*What is being asked*
Images don't belong in the copy. Output the rest of the data exactly.

[Stored data entries]
--*--

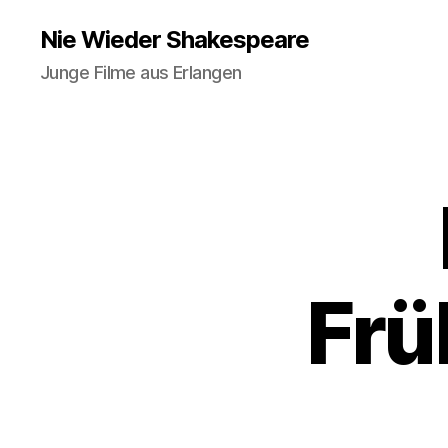
Nie Wieder Shakespeare
Junge Filme aus Erlangen
Frü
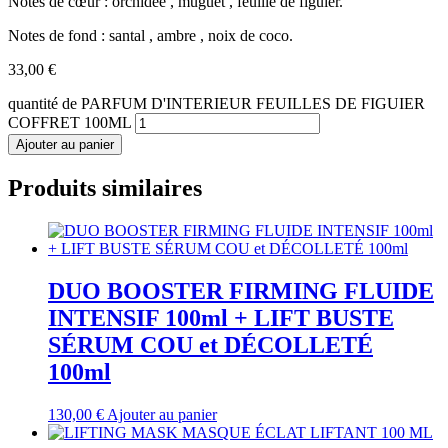
Notes de cœur : orchidée , muguet , feuille de figuier.
Notes de fond : santal , ambre , noix de coco.
33,00
€
quantité de PARFUM D'INTERIEUR FEUILLES DE FIGUIER
COFFRET 100ML
Ajouter au panier
Produits similaires
DUO BOOSTER FIRMING FLUIDE
INTENSIF 100ml + LIFT BUSTE
SÉRUM COU et DÉCOLLETÉ
100ml
130,00
€
Ajouter au panier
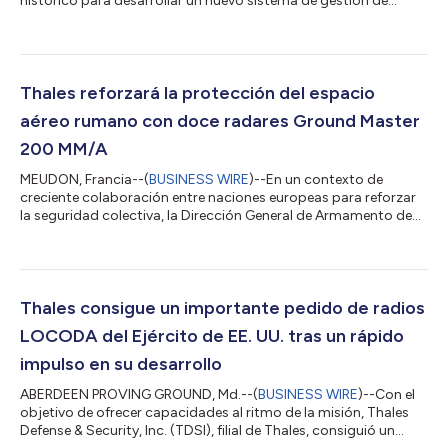
histórico para desarrollar un nuevo sistema de gestión de
tráfico aéreo (ATMS) de próxima generación y radares de
control de tráfico aéreo, lo que supone un paso importante
hacia un ecosistema de aviación más eficiente, seguro y
sostenible. El NexGen ATMS sustituirá al actual sistema
LORADS III con la solución TopSky – ATC One de Thales. El
Thales reforzará la protección del espacio
proyecto también abarca la transferen...
aéreo rumano con doce radares Ground Master
200 MM/A
MEUDON, Francia--(
BUSINESS WIRE
)--En un contexto de
creciente colaboración entre naciones europeas para reforzar
la seguridad colectiva, la Dirección General de Armamento de
Rumania acaba de firmar un acuerdo histórico con la Dirección
General de Armamento (DGA) de Francia para la adquisición de
doce radares Thales Ground Master 200 Multi-Mission All-in-
one (GM200 MM/A). Este acuerdo intergubernamental,
financiado por el programa SAFE de la Unión Europea, subraya
Thales consigue un importante pedido de radios
el alto nivel de colaboración e...
LOCODA del Ejército de EE. UU. tras un rápido
impulso en su desarrollo
ABERDEEN PROVING GROUND, Md.--(
BUSINESS WIRE
)--Con el
objetivo de ofrecer capacidades al ritmo de la misión, Thales
Defense & Security, Inc. (TDSI), filial de Thales, consiguió un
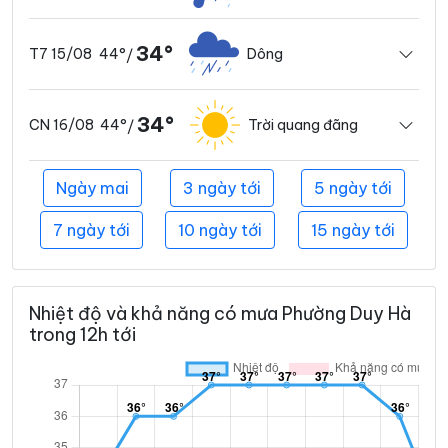
34°
44°
Dông
T7 15/08
/
34°
44°
Trời quang đãng
CN 16/08
/
Ngày mai
3 ngày tới
5 ngày tới
7 ngày tới
10 ngày tới
15 ngày tới
Nhiệt độ và khả năng có mưa Phường Duy Hà
trong 12h tới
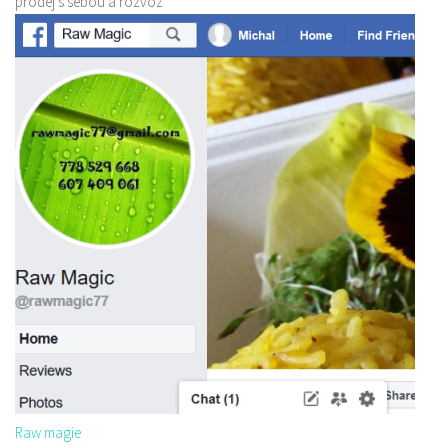
prodej s sebou a rozvoz
Raw magie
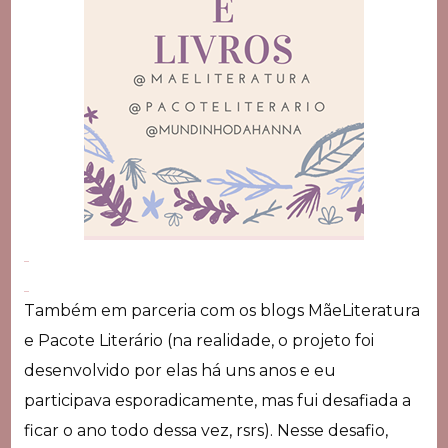
Também em parceria com os blogs MãeLiteratura
e Pacote Literário (na realidade, o projeto foi
desenvolvido por elas há uns anos e eu
participava esporadicamente, mas fui desafiada a
ficar o ano todo dessa vez, rsrs). Nesse desafio,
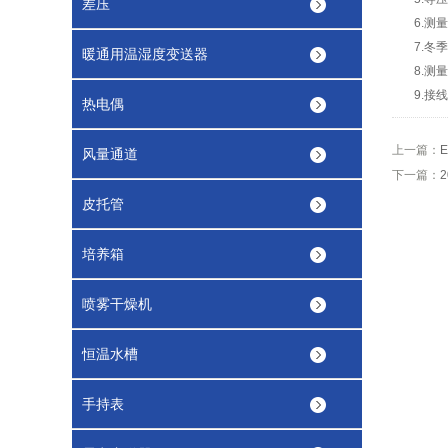
差压
6.测
7.冬
暖通用温湿度变送器
8.测
9.接
热电偶
上一篇：
风量通道
下一篇：
皮托管
培养箱
喷雾干燥机
恒温水槽
手持表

--*--

*Solution below*
Nie Wieder Shakespeare
Junge Filme aus Erlangen
Frü
Notes de cœur : orchidée , muguet , feuille de figuier.
Notes de fond : santal , ambre , noix de coco.
33,00
€
quantité de PARFUM D'INTERIEUR FEUILLES DE FIGUIER
COFFRET 100ML
Ajouter au panier
Produits similaires
DUO BOOSTER FIRMING FLUIDE
INTENSIF 100ml + LIFT BUSTE
SÉRUM COU et DÉCOLLETÉ
100ml
130,00
€
Ajouter au panier
histórico para desarrollar un nuevo sistema de gestión de
tráfico aéreo (ATMS) de próxima generación y radares de
control de tráfico aéreo, lo que supone un paso importante
hacia un ecosistema de aviación más eficiente, seguro y
sostenible. El NexGen ATMS sustituirá al actual sistema
LORADS III con la solución TopSky – ATC One de Thales. El
Thales reforzará la protección del espacio
proyecto también abarca la transferen...
aéreo rumano con doce radares Ground Master
200 MM/A
MEUDON, Francia--(
BUSINESS WIRE
)--En un contexto de
creciente colaboración entre naciones europeas para reforzar
la seguridad colectiva, la Dirección General de Armamento de
Rumania acaba de firmar un acuerdo histórico con la Dirección
General de Armamento (DGA) de Francia para la adquisición de
doce radares Thales Ground Master 200 Multi-Mission All-in-
one (GM200 MM/A). Este acuerdo intergubernamental,
financiado por el programa SAFE de la Unión Europea, subraya
Thales consigue un importante pedido de radios
el alto nivel de colaboración e...
LOCODA del Ejército de EE. UU. tras un rápido
impulso en su desarrollo
ABERDEEN PROVING GROUND, Md.--(
BUSINESS WIRE
)--Con el
objetivo de ofrecer capacidades al ritmo de la misión, Thales
Defense & Security, Inc. (TDSI), filial de Thales, consiguió un
34°
44°
Dông
T7 15/08
/
34°
44°
Trời quang đãng
CN 16/08
/
Ngày mai
3 ngày tới
5 ngày tới
7 ngày tới
10 ngày tới
15 ngày tới
Nhiệt độ và khả năng có mưa Phường Duy Hà
trong 12h tới
prodej s sebou a rozvoz
Raw magie
Também em parceria com os blogs MãeLiteratura
e Pacote Literário (na realidade, o projeto foi
desenvolvido por elas há uns anos e eu
participava esporadicamente, mas fui desafiada a
ficar o ano todo dessa vez, rsrs). Nesse desafio,
差压
6.测
7.冬
暖通用温湿度变送器
8.测
9.接
热电偶
上一篇：
风量通道
下一篇：
皮托管
培养箱
喷雾干燥机
恒温水槽
手持表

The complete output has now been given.